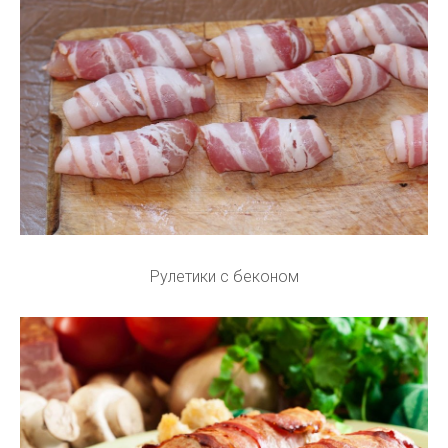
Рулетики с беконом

+===+

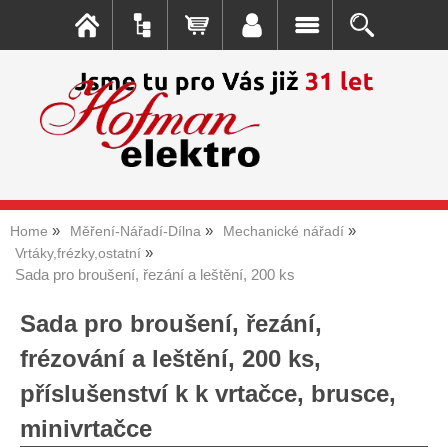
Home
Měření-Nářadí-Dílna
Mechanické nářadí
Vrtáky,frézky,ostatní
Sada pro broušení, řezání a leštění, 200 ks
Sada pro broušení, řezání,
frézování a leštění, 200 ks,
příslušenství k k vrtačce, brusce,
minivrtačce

+===+

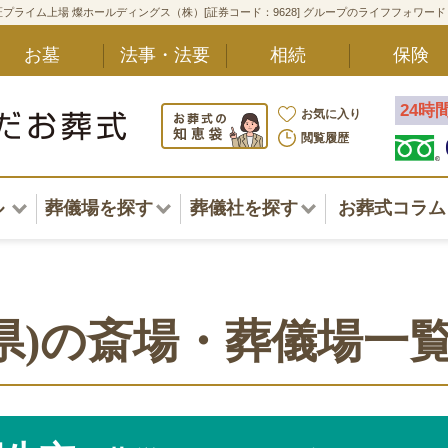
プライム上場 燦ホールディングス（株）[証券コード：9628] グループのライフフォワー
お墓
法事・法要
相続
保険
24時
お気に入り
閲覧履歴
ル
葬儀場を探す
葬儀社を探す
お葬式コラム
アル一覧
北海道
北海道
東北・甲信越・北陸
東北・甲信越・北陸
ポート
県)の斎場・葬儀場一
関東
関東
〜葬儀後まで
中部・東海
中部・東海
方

+===+

* Problem requirements:
Return every line of the listing above that contains "leštění".

* Task response:
Sada pro broušení, řezání a leštění, 200 ks
frézování a leštění, 200 ks,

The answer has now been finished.